To compromise a system, malicious actors need to avoid being detected at the entry point. Malware infections are increasing exponentially and so are the attack vectors. Most malware attacks start with a downloader that opens a door for the attack by downloading and installing the malicious modules and payloads. Downloaders are often observed in non-persistent form and delete themselves after installing the malicious payload in the victim's machine. This paper describes the latest trends of downloaders being used in malware delivery by leveraging multiple attack vectors to spread advanced malware. This research focuses specifically on the malware samples targeting enterprise users.
Through this research, we observed that malware attackers are targeting users with clever social engineering tricks, while in some cases, exploits have also been used to download and install malicious payloads onto victims' machines. A common theme in many of these campaigns involved a downloader malware payload being served first, which performs several checks before delivering the target payload on the compromised machine. To illustrate the trend, we have performed a large-scale analysis on a data set of tens of thousands of malicious downloader samples collected from early 2019 to early 2020 in the ZScaler cloud. Furthermore, analysis is done by constructing a taxonomy based on file formats, scripting languages, and behavioural techniques. Our research focused specifically on the downloader payloads being used by multiple threat actors in different attack campaigns over the past year.

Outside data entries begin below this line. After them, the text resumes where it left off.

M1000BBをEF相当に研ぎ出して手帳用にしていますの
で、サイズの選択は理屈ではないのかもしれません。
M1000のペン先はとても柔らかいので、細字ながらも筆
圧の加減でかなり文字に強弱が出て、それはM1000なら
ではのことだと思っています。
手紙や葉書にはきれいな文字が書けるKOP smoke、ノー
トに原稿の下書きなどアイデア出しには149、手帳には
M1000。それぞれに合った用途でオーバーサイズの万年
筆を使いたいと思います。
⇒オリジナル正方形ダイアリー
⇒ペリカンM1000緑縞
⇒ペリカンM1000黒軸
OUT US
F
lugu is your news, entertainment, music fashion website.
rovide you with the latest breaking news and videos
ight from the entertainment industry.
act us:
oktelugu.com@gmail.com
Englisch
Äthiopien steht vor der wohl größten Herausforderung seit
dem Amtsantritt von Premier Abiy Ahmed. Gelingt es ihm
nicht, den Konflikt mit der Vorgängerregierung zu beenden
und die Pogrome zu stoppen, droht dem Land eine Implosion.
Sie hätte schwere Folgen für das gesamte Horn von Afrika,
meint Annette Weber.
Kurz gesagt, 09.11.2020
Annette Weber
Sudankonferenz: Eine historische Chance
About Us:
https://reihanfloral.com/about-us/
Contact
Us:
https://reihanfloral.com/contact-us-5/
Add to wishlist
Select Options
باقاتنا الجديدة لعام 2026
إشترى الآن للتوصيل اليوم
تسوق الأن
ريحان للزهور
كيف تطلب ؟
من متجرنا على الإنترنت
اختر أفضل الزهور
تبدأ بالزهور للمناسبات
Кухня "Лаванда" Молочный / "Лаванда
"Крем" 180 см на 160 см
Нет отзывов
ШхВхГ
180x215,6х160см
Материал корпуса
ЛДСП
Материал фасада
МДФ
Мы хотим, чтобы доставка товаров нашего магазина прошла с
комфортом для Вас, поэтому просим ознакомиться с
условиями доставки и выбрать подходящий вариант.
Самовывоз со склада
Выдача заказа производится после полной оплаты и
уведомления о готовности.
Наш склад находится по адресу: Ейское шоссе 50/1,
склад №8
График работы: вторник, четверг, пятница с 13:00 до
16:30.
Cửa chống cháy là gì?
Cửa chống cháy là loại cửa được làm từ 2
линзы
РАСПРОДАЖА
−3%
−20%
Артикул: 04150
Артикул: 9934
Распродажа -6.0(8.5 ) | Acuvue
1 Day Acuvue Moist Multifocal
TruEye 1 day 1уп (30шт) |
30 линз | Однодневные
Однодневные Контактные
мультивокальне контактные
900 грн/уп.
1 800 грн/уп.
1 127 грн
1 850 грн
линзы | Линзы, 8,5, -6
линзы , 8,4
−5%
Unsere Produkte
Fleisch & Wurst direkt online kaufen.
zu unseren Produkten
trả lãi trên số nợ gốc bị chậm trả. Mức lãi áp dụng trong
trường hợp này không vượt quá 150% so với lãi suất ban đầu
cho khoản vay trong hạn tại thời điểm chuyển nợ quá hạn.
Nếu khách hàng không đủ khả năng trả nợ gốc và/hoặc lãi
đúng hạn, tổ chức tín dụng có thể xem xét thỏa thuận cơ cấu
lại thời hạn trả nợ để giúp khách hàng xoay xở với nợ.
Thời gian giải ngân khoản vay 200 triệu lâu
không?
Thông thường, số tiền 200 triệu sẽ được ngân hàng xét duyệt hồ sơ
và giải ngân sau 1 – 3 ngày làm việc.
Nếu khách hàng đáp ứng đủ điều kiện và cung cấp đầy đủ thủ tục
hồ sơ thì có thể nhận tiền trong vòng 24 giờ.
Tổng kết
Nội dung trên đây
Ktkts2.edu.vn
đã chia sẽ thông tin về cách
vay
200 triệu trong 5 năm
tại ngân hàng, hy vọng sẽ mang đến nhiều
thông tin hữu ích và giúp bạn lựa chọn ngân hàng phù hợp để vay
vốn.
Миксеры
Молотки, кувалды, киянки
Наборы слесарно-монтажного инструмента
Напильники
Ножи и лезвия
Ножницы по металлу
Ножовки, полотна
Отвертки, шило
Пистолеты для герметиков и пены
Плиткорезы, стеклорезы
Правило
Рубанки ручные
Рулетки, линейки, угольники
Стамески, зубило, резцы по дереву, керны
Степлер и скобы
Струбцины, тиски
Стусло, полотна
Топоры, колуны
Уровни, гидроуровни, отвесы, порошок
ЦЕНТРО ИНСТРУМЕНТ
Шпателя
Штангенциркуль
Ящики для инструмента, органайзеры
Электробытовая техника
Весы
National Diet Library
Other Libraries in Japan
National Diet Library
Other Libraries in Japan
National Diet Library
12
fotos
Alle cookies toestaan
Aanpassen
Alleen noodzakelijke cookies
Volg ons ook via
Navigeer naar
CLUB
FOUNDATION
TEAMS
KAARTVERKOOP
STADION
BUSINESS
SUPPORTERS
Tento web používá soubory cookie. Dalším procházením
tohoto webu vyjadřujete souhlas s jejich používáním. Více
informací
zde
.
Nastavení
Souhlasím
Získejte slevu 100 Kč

We will look at the recent tactics, techniques, and procedures (TTPs) associated with these malicious downloaders in the wild. We will also showcase details of recent attack campaigns leveraging popular file-hosting services (i.e. Google Drives, Dropbox and AWS cloud) to download malicious modules and payloads.
This research will cover:
- Case studies of obfuscation techniques used in malicious downloaders written in different file formats.
- In-depth research on shell-code being used as downloader and decryption for several pieces of advanced malware.
- Learning on techniques used by downloaders to evade detection.
- Exploitation techniques used by threat actors specifically with downloaders.
- Challenges in detection and attribution of malicious vs legitimate downloaders.